Word for word, repeat the records, leaving every picture behind.

MATERIAL SHOWN below:

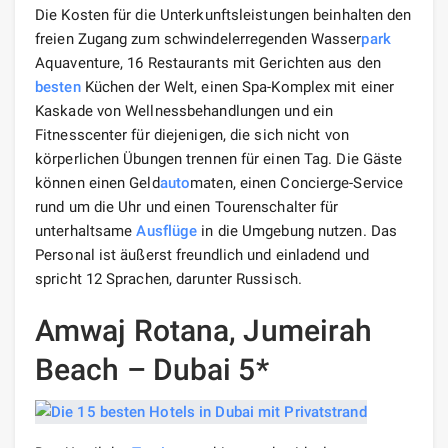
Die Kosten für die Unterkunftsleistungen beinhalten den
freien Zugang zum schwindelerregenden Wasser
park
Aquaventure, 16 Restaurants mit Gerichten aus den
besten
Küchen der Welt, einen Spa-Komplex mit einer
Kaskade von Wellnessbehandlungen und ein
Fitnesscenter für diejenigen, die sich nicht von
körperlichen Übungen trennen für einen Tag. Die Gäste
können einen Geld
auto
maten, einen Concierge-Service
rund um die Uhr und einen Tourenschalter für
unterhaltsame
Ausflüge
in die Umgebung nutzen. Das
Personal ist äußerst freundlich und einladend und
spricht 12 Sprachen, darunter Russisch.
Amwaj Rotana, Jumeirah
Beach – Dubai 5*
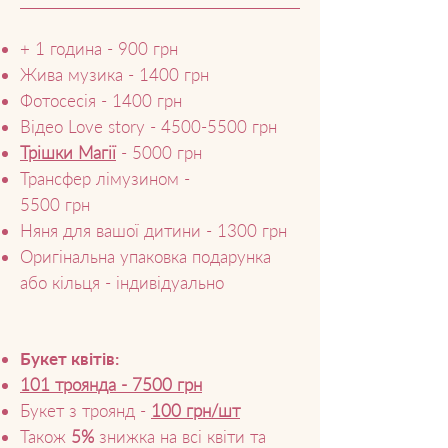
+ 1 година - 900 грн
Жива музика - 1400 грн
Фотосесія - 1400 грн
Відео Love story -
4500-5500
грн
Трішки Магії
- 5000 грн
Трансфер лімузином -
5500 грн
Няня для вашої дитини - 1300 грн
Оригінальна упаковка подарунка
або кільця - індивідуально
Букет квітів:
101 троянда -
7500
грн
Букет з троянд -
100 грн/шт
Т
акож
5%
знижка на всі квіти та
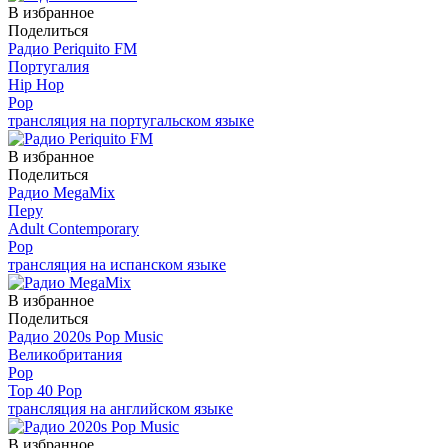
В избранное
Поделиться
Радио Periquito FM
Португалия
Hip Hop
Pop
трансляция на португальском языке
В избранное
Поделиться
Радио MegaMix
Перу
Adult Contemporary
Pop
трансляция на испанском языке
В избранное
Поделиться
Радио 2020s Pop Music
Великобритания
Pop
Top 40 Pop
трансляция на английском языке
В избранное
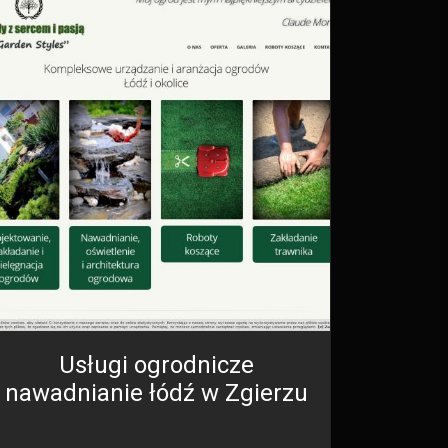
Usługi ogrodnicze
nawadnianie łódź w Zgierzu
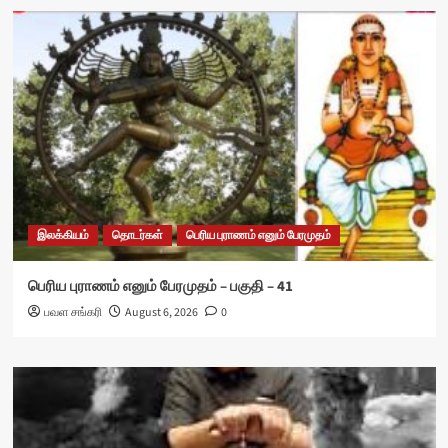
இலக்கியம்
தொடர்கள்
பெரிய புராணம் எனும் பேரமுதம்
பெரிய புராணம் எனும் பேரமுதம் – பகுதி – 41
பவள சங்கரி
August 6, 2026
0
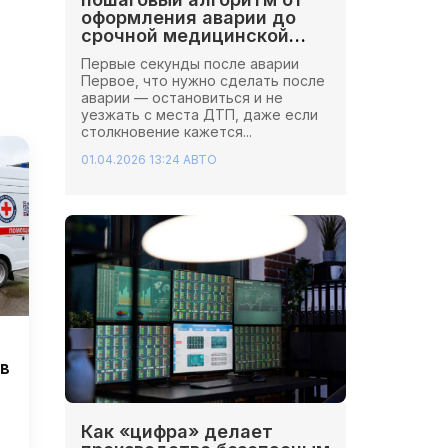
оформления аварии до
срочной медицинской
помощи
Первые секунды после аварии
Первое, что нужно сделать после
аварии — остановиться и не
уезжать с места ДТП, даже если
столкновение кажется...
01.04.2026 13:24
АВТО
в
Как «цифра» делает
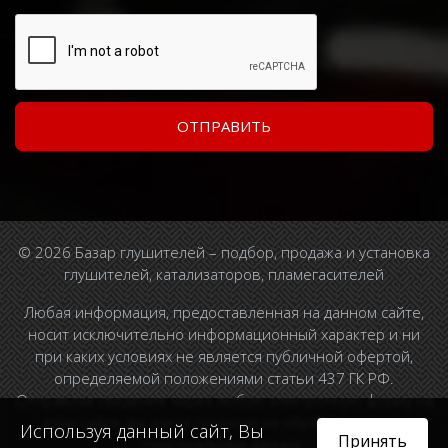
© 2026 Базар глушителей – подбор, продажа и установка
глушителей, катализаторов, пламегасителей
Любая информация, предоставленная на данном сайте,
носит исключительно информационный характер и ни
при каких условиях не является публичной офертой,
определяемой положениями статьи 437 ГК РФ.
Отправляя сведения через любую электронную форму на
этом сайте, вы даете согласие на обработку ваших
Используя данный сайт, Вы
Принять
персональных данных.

End of MATERIAL SHOWN.

RESPONSE TO THE EXERCISE:
Die Kosten für die Unterkunftsleistungen beinhalten den
freien Zugang zum schwindelerregenden Wasser
park
Aquaventure, 16 Restaurants mit Gerichten aus den
besten
Küchen der Welt, einen Spa-Komplex mit einer
Kaskade von Wellnessbehandlungen und ein
Fitnesscenter für diejenigen, die sich nicht von
körperlichen Übungen trennen für einen Tag. Die Gäste
können einen Geld
auto
maten, einen Concierge-Service
rund um die Uhr und einen Tourenschalter für
unterhaltsame
Ausflüge
in die Umgebung nutzen. Das
Personal ist äußerst freundlich und einladend und
spricht 12 Sprachen, darunter Russisch.
Amwaj Rotana, Jumeirah
Beach – Dubai 5*
+ 1 година - 900 грн
Жива музика - 1400 грн
Фотосесія - 1400 грн
Відео Love story -
4500-5500
грн
Трішки Магії
- 5000 грн
Трансфер лімузином -
5500 грн
Няня для вашої дитини - 1300 грн
Оригінальна упаковка подарунка
або кільця - індивідуально
Букет квітів:
101 троянда -
7500
грн
Букет з троянд -
100 грн/шт
Т
акож
5%
знижка на всі квіти та
В избранное
Поделиться
Радио Periquito FM
Португалия
Hip Hop
Pop
трансляция на португальском языке
В избранное
Поделиться
Радио MegaMix
Перу
Adult Contemporary
Pop
трансляция на испанском языке
В избранное
Поделиться
Радио 2020s Pop Music
Великобритания
Pop
Top 40 Pop
трансляция на английском языке
В избранное
Usługi ogrodnicze
nawadnianie łódź w Zgierzu
இலக்கியம்
தொடர்கள்
பெரிய புராணம் எனும் பேரமுதம்
பெரிய புராணம் எனும் பேரமுதம் – பகுதி – 41
பவள சங்கரி
August 6, 2026
0
оформления аварии до
срочной медицинской
помощи
Первые секунды после аварии
Первое, что нужно сделать после
аварии — остановиться и не
уезжать с места ДТП, даже если
столкновение кажется...
01.04.2026 13:24
АВТО
в
Как «цифра» делает
© 2026 Базар глушителей – подбор, продажа и установка
глушителей, катализаторов, пламегасителей
Любая информация, предоставленная на данном сайте,
носит исключительно информационный характер и ни
при каких условиях не является публичной офертой,
определяемой положениями статьи 437 ГК РФ.
Отправляя сведения через любую электронную форму на
этом сайте, вы даете согласие на обработку ваших
Используя данный сайт, Вы
Принять
персональных данных.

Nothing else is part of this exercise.